* [Qemu-devel] [PATCH v5 0/3] linux-aio: introduce submit I/O as a batch
@ 2014-07-04 3:06 Ming Lei
2014-07-04 3:06 ` [Qemu-devel] [PATCH v5 1/3] block: block: introduce APIs for submitting IO " Ming Lei
` (2 more replies)
0 siblings, 3 replies; 5+ messages in thread
From: Ming Lei @ 2014-07-04 3:06 UTC (permalink / raw)
To: Peter Maydell, qemu-devel, Paolo Bonzini, Stefan Hajnoczi
Cc: Kevin Wolf, Fam Zheng, Michael S. Tsirkin
Hi,
The commit 580b6b2aa2(dataplane: use the QEMU block layer for I/O)

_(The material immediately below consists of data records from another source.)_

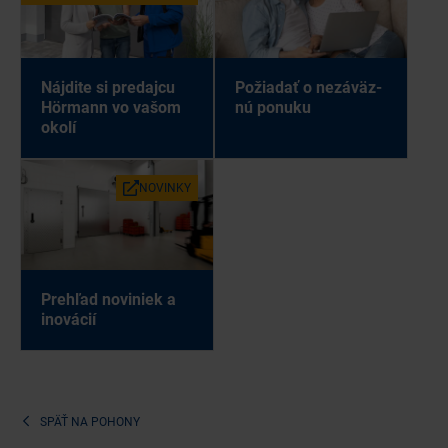
Náj­di­te si pre­daj­cu
Po­žia­dať o ne­zá­väz­
Hör­mann vo va­šom
nú po­nu­ku
oko­lí
NO­VIN­KY
Pre­hľad no­vi­niek a
ino­vá­cií
SPÄŤ NA
POHONY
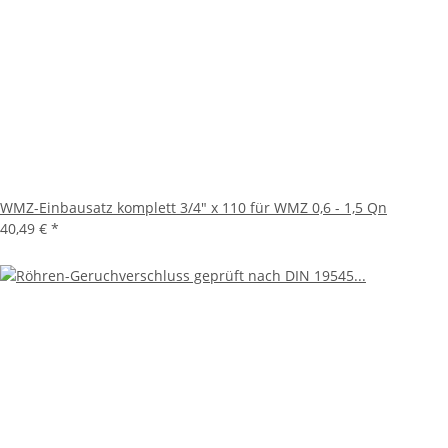
WMZ-Einbausatz komplett 3/4" x 110 für WMZ 0,6 - 1,5 Qn
40,49 €
*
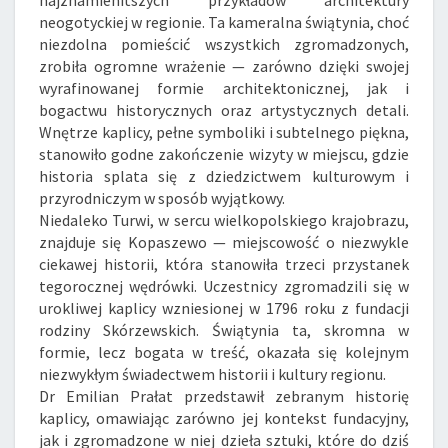
neogotyckiej w regionie. Ta kameralna świątynia, choć
niezdolna pomieścić wszystkich zgromadzonych,
zrobiła ogromne wrażenie — zarówno dzięki swojej
wyrafinowanej formie architektonicznej, jak i
bogactwu historycznych oraz artystycznych detali.
Wnętrze kaplicy, pełne symboliki i subtelnego piękna,
stanowiło godne zakończenie wizyty w miejscu, gdzie
historia splata się z dziedzictwem kulturowym i
przyrodniczym w sposób wyjątkowy.
Niedaleko Turwi, w sercu wielkopolskiego krajobrazu,
znajduje się Kopaszewo — miejscowość o niezwykle
ciekawej historii, która stanowiła trzeci przystanek
tegorocznej wędrówki. Uczestnicy zgromadzili się w
urokliwej kaplicy wzniesionej w 1796 roku z fundacji
rodziny Skórzewskich. Świątynia ta, skromna w
formie, lecz bogata w treść, okazała się kolejnym
niezwykłym świadectwem historii i kultury regionu.
Dr Emilian Prałat przedstawił zebranym historię
kaplicy, omawiając zarówno jej kontekst fundacyjny,
jak i zgromadzone w niej dzieła sztuki, które do dziś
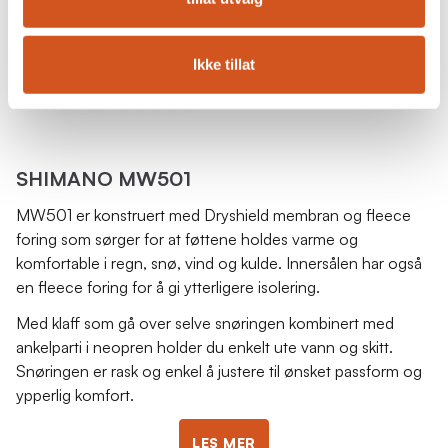
Ikke tillat
SHIMANO MW501
MW501 er konstruert med Dryshield membran og fleece
foring som sørger for at føttene holdes varme og
komfortable i regn, snø, vind og kulde. Innersålen har også
en fleece foring for å gi ytterligere isolering.
Med klaff som gå over selve snøringen kombinert med
ankelparti i neopren holder du enkelt ute vann og skitt.
Snøringen er rask og enkel å justere til ønsket passform og
ypperlig komfort.
LES MER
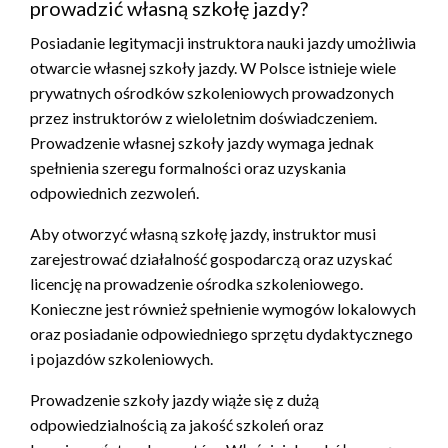
prowadzić własną szkołę jazdy?
Posiadanie legitymacji instruktora nauki jazdy umożliwia
otwarcie własnej szkoły jazdy. W Polsce istnieje wiele
prywatnych ośrodków szkoleniowych prowadzonych
przez instruktorów z wieloletnim doświadczeniem.
Prowadzenie własnej szkoły jazdy wymaga jednak
spełnienia szeregu formalności oraz uzyskania
odpowiednich zezwoleń.
Aby otworzyć własną szkołę jazdy, instruktor musi
zarejestrować działalność gospodarczą oraz uzyskać
licencję na prowadzenie ośrodka szkoleniowego.
Konieczne jest również spełnienie wymogów lokalowych
oraz posiadanie odpowiedniego sprzętu dydaktycznego
i pojazdów szkoleniowych.
Prowadzenie szkoły jazdy wiąże się z dużą
odpowiedzialnością za jakość szkoleń oraz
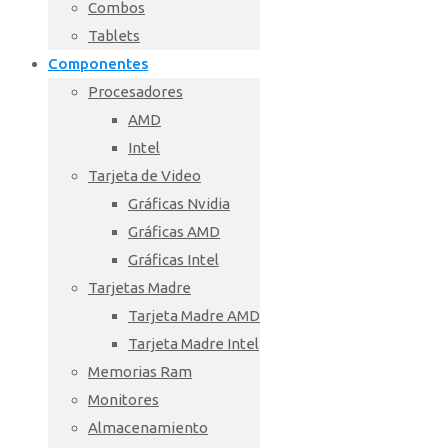
Combos
Tablets
Componentes
Procesadores
AMD
Intel
Tarjeta de Video
Gráficas Nvidia
Gráficas AMD
Gráficas Intel
Tarjetas Madre
Tarjeta Madre AMD
Tarjeta Madre Intel
Memorias Ram
Monitores
Almacenamiento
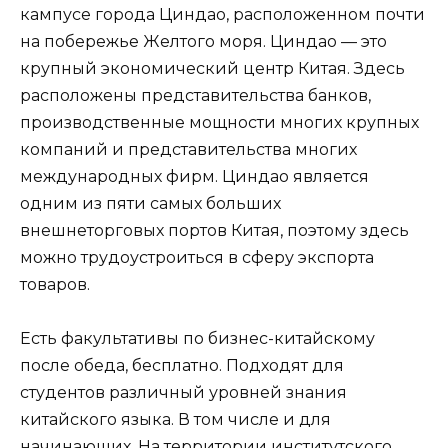
кампусе города Циндао, расположенном почти
на побережье Желтого моря. Циндао — это
крупный экономический центр Китая. Здесь
расположены представительства банков,
производственные мощности многих крупных
компаний и представительства многих
международных фирм. Циндао является
одним из пяти самых больших
внешнеторговых портов Китая, поэтому здесь
можно трудоустроиться в сферу экспорта
товаров.
Есть факультативы по бизнес-китайскому
после обеда, бесплатно. Подходят для
студентов различный уровней знания
китайского языка. В том числе и для
начинающих. На территории институтского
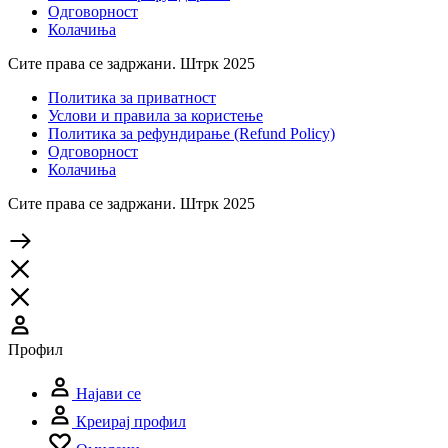
Одговорност
Колачиња
Сите права се задржани. Штрк 2025
Политика за приватност
Услови и правила за користење
Политика за рефундирање (Refund Policy)
Одговорност
Колачиња
Сите права се задржани. Штрк 2025
Профил
Најави се
Креирај профил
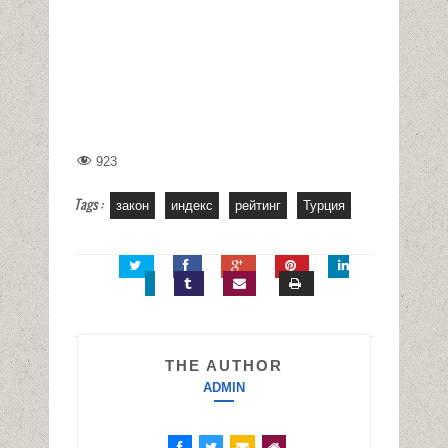
923
Tags :
закон
индекс
рейтинг
Турция
THE AUTHOR
ADMIN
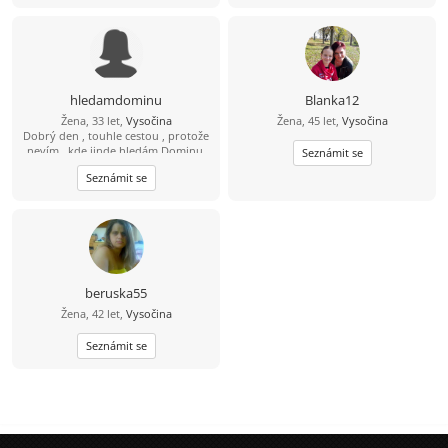
hledamdominu
Blanka12
Žena, 33 let,
Vysočina
Žena, 45 let,
Vysočina
Dobrý den , touhle cestou , protože
nevím , kde jinde hledám Dominu.
Seznámit se
Doufám, že vás ostatní tímto
Seznámit se
nepohorším. Hledám Dominu -
maminku . Nevím , co víc napsat .
Snad jen , že více info do zpráv.
Muže nehledám a tak mi ani nepište.
beruska55
Žena, 42 let,
Vysočina
Seznámit se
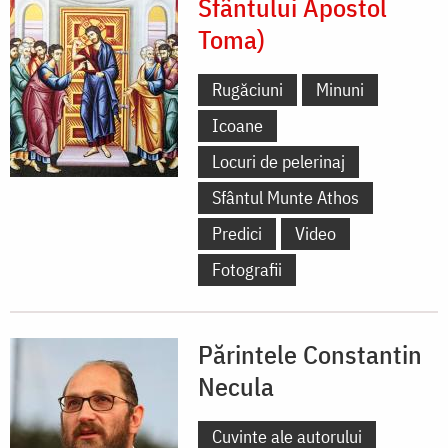
Sfântului Apostol
Toma)
Rugăciuni
Minuni
Icoane
Locuri de pelerinaj
Sfântul Munte Athos
Predici
Video
Fotografii
Părintele Constantin
Necula
Cuvinte ale autorului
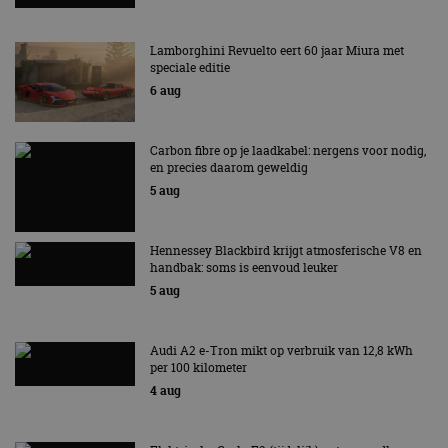
Lamborghini Revuelto eert 60 jaar Miura met
speciale editie
6 aug
Carbon fibre op je laadkabel: nergens voor nodig,
en precies daarom geweldig
5 aug
Hennessey Blackbird krijgt atmosferische V8 en
handbak: soms is eenvoud leuker
5 aug
Audi A2 e-Tron mikt op verbruik van 12,8 kWh
per 100 kilometer
4 aug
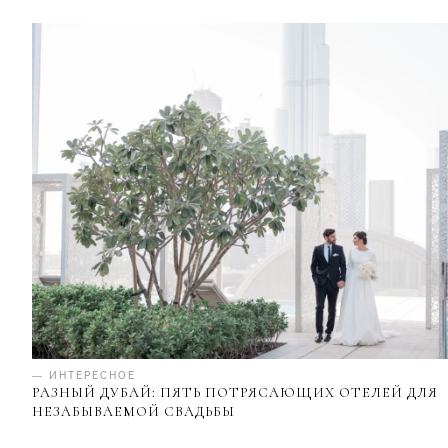
— ИНТЕРЕСНОЕ
РАЗНЫЙ ДУБАЙ: ПЯТЬ ПОТРЯСАЮЩИХ ОТЕЛЕЙ ДЛЯ
НЕЗАБЫВАЕМОЙ СВАДЬБЫ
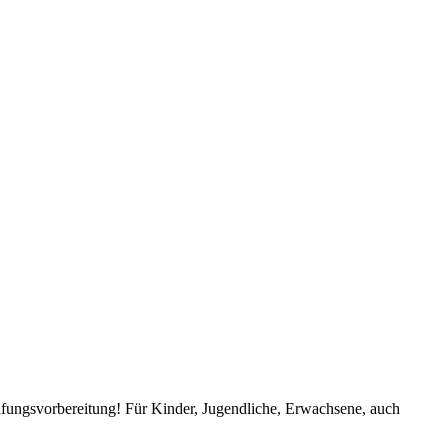
Prüfungsvorbereitung! Für Kinder, Jugendliche, Erwachsene, auch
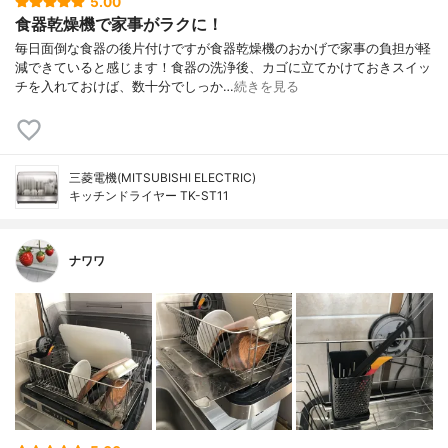
5.00
食器乾燥機で家事がラクに！
毎日面倒な食器の後片付けですが食器乾燥機のおかげで家事の負担が軽
減できていると感じます！食器の洗浄後、カゴに立てかけておきスイッ
チを入れておけば、数十分でしっか…
続きを見る
三菱電機(MITSUBISHI ELECTRIC)
キッチンドライヤー TK-ST11
ナワワ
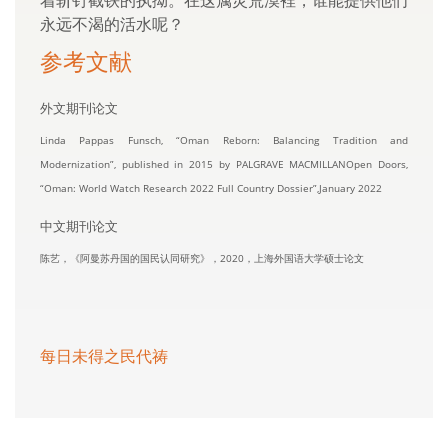
着斩钉截铁的执拗。在这属灵荒漠裡，谁能提供他们
永远不渴的活水呢？
参考文献
外文期刊论文
Linda Pappas Funsch, “Oman Reborn: Balancing Tradition and
Modernization”, published in 2015 by PALGRAVE MACMILLANOpen Doors,
“Oman: World Watch Research 2022 Full Country Dossier”,January 2022
中文期刊论文
陈艺，《阿曼苏丹国的国民认同研究》，2020，上海外国语大学硕士论文
每日未得之民代祷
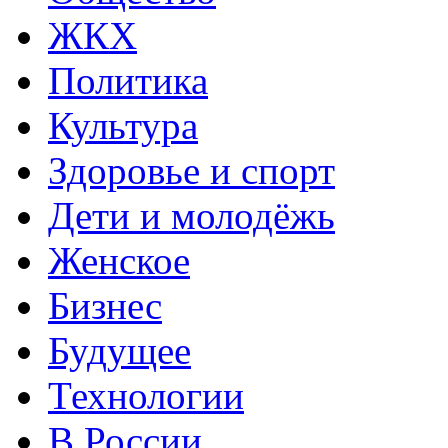
ЖКХ
Политика
Культура
Здоровье и спорт
Дети и молодёжь
Женское
Бизнес
Будущее
Технологии
В России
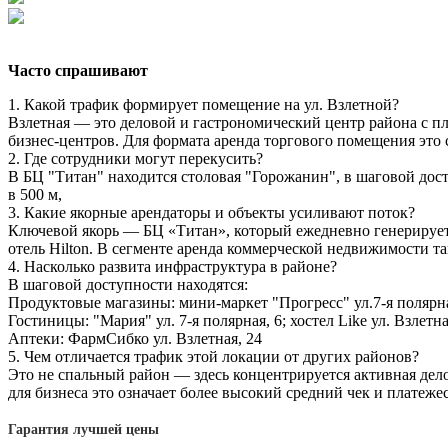
Часто спрашивают
1. Какой трафик формирует помещение на ул. Взлетной?
Взлетная — это деловой и гастрономический центр района с п
бизнес-центров. Для формата аренда торгового помещения это 
2. Где сотрудники могут перекусить?
В БЦ "Титан" находится столовая "Горожанин", в шаговой досту
в 500 м,
3. Какие якорные арендаторы и объекты усиливают поток?
Ключевой якорь — БЦ «Титан», который ежедневно генерирует п
отель Hilton. В сегменте аренда коммерческой недвижимости т
4. Насколько развита инфраструктура в районе?
В шаговой доступности находятся:
Продуктовые магазины: мини-маркет "Прогресс" ул.7-я полярная
Гостиницы: "Мария" ул. 7-я полярная, 6; хостел Like ул. Взлетна
Аптеки: ФармСибко ул. Взлетная, 24
5. Чем отличается трафик этой локации от других районов?
Это не спальный район — здесь концентрируется активная дело
для бизнеса это означает более высокий средний чек и платеж
Гарантия лучшей цены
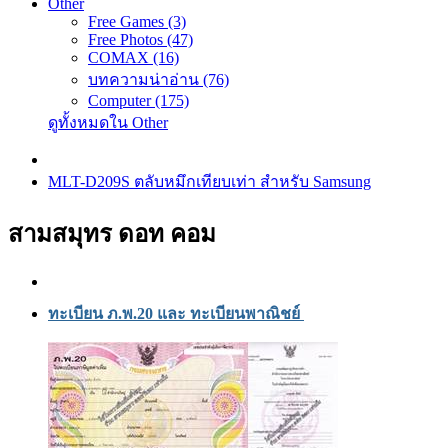
Other
Free Games (3)
Free Photos (47)
COMAX (16)
บทความน่าอ่าน (76)
Computer (175)
ดูทั้งหมดใน Other
MLT-D209S ตลับหมึกเทียบเท่า สำหรับ Samsung
สามสมุทร ดอท คอม
ทะเบียน ภ.พ.20 และ ทะเบียนพาณิชย์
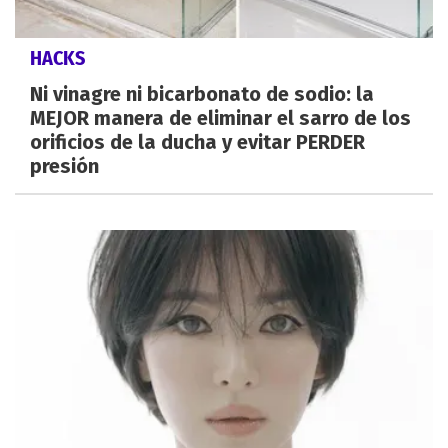
HACKS
Ni vinagre ni bicarbonato de sodio: la
MEJOR manera de eliminar el sarro de los
orificios de la ducha y evitar PERDER
presión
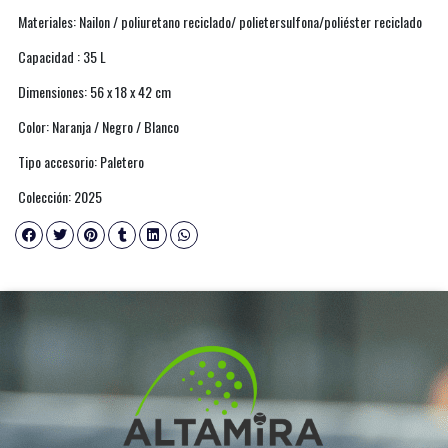
Materiales: Nailon / poliuretano reciclado/ polietersulfona/poliéster reciclado
Capacidad : 35 L
Dimensiones: 56 x 18 x 42 cm
Color: Naranja / Negro / Blanco
Tipo accesorio: Paletero
Colección: 2025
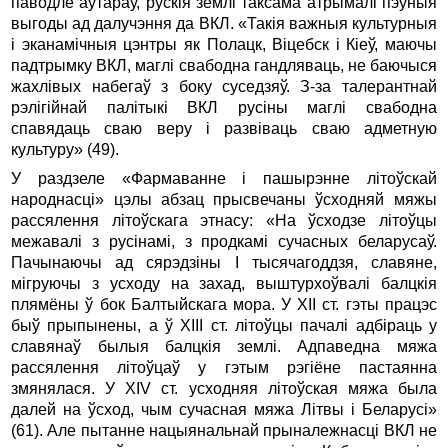
паводле аўтараў, рускія землі таксама атрымалі пэўныя
выгоды ад далучэння да ВКЛ. «Такія важныя культурныя
і эканамічныя цэнтры як Полацк, Віцебск і Кіеў, маючы
падтрымку ВКЛ, маглі свабодна гандляваць, не баючыся
жахлівых набегаў з боку суседзяў. З-за талерантнай
рэлігійнай палітыкі ВКЛ русіны маглі свабодна
спавядаць сваю веру і развіваць сваю адметную
культуру» (49).
У раздзеле «Фармаванне і пашырэнне літоўскай
народнасці» цэлы абзац прысвечаны ўсходняй мяжы
рассялення літоўскага этнасу: «На ўсходзе літоўцы
межавалі з русінамі, з продкамі сучасных беларусаў.
Пачынаючы ад сярэдзіны I тысячагоддзя, славяне,
мігруючы з усходу на захад, выштурхоўвалі балцкія
плямёны ў бок Балтыйскага мора. У XII ст. гэты працэс
быў прыпынены, а ў XIII ст. літоўцы пачалі адбіраць у
славянаў былыя балцкія землі. Адпаведна мяжа
рассялення літоўцаў у гэтым рэгіёне пастаянна
змянялася. У XIV ст. усходняя літоўская мяжа была
далей на ўсход, чым сучасная мяжа Літвы і Беларусі»
(61). Але пытанне нацыянальнай прыналежнасці ВКЛ не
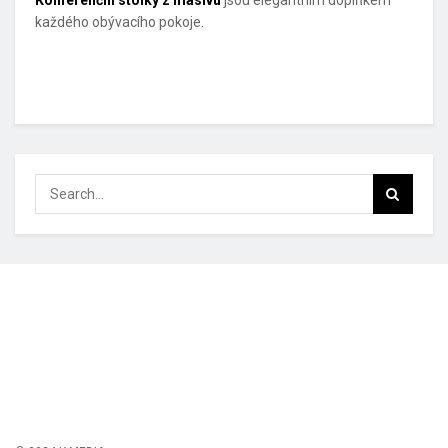
každého obývacího pokoje.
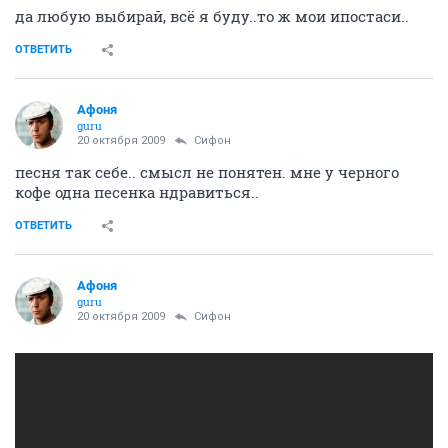
да любую выбирай, всё я буду..то ж мои ипостаси..
ОТВЕТИТЬ
Aфоня
guru
20 октября 2009
Сифон
песня так себе.. смысл не понятен. мне у черного
кофе одна песенка ндравиться..
ОТВЕТИТЬ
Aфоня
guru
20 октября 2009
Сифон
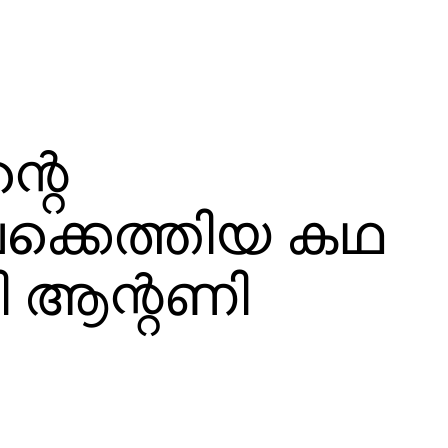
്റെ
േക്കെത്തിയ കഥ
തി ആന്റണി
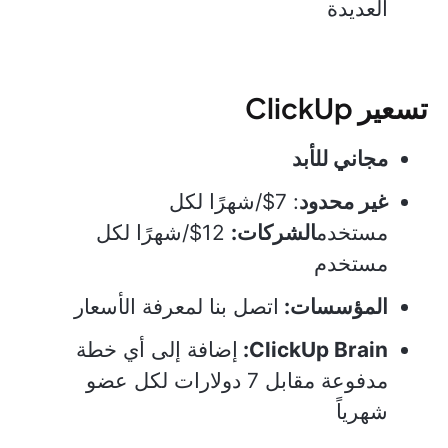
العديدة
تسعير ClickUp
مجاني للأبد
غير محدود
: 7$/شهرًا لكل
مستخدم
الشركات:
12$/شهرًا لكل
مستخدم
المؤسسات:
اتصل بنا لمعرفة الأسعار
ClickUp Brain:
إضافة إلى أي خطة
مدفوعة مقابل 7 دولارات لكل عضو
شهرياً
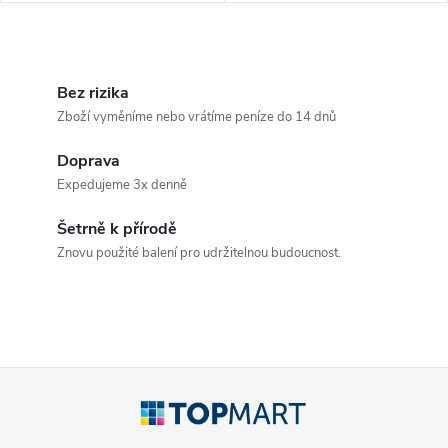
O
v
Bez rizika
Zboží vyměníme nebo vrátíme peníze do 14 dnů
l
Doprava
á
Expedujeme 3x denně
d
Šetrně k přírodě
a
Znovu použité balení pro udržitelnou budoucnost.
c
í
p
Z
r
á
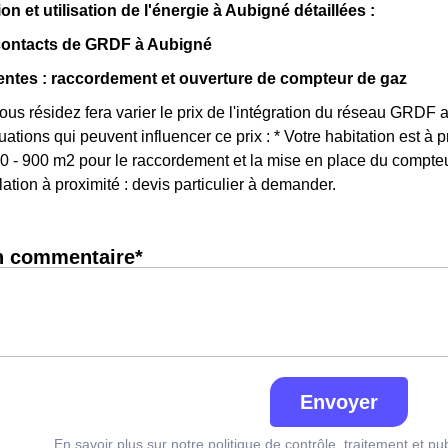
 et utilisation de l'énergie à Aubigné détaillées :
 contacts de GRDF à Aubigné
ntes : raccordement et ouverture de compteur de gaz
vous résidez fera varier le prix de l'intégration du réseau GRDF
tuations qui peuvent influencer ce prix : * Votre habitation est 
0 - 900 m2 pour le raccordement et la mise en place du compteur
ation à proximité : devis particulier à demander.
n commentaire*
Envoyer
En savoir plus sur notre politique de contrôle, traitement et pu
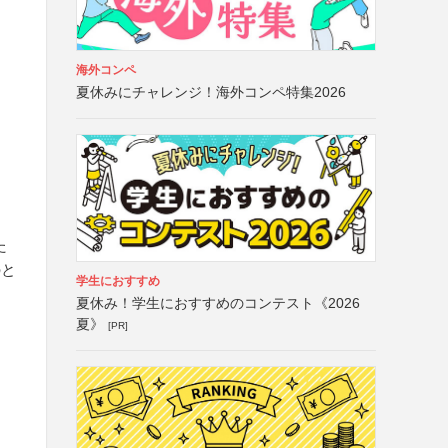
海外コンペ
夏休みにチャレンジ！海外コンペ特集2026
た
のと
学生におすすめ
夏休み！学生におすすめのコンテスト《2026
夏》
[PR]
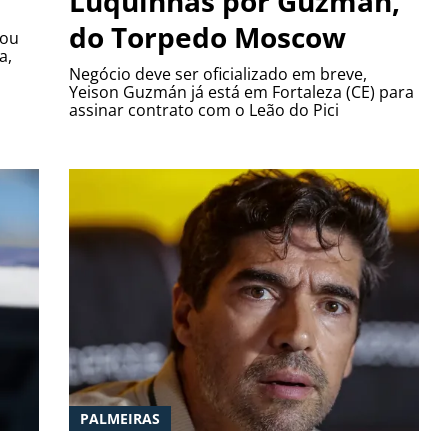
Luquinhas por Guzmán,
do Torpedo Moscow
rou
a,
Negócio deve ser oficializado em breve,
Yeison Guzmán já está em Fortaleza (CE) para
assinar contrato com o Leão do Pici
PALMEIRAS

introduces ~40% throughput regression on virtio-blk dataplane, and
one of causes is that submitting I/O as a batch is removed.
This patchset trys to introduce this mechanism on block, at least,
linux-aio can benefit from that.
With these patches, it is observed that thoughout on virtio-blk
dataplane can be improved a lot, see data in commit log of patch
3/3.
It should be possible to apply the batch mechanism to other devices
(such as virtio-scsi) too.
TODO:
- support queuing I/O to multi files for scsi devies, which
need some changes to linux-aio
V5:
- rebase on v2.1.0-rc0 of qemu.git/master
- block/linux-aio.c code style fix
- don't flush io queue before flush, pointed by Paolo
V4:
- support other non-raw formats with under-optimized performance
- use reference counter for plug & unplug
- flush io queue before sending flush command
V3:
- only support submitting I/O as a batch for raw format, pointed by
Kevin
V2:
- define return value of bdrv_io_unplug as void, suggested by Paolo
- avoid busy-wait for handling io_submit
V1:
- move queuing io stuff into linux-aio.c as suggested by Paolo
Thanks,
--
Ming Lei
^ permalink raw reply [flat|nested] 5+ messages in thread
* [Qemu-devel] [PATCH v5 1/3] block: block: introduce APIs for submitting IO as a batch
2014-07-04 3:06 [Qemu-devel] [PATCH v5 0/3] linux-aio: introduce submit I/O as a batch Ming Lei
@ 2014-07-04 3:06 ` Ming Lei
2014-07-04 3:06 ` [Qemu-devel] [PATCH v5 2/3] linux-aio: implement io plug, unplug and flush io queue Ming Lei
2014-07-04 3:06 ` [Qemu-devel] [PATCH v5 3/3] dataplane: submit I/O as a batch Ming Lei
2 siblings, 0 replies; 5+ messages in thread
From: Ming Lei @ 2014-07-04 3:06 UTC (permalink / raw)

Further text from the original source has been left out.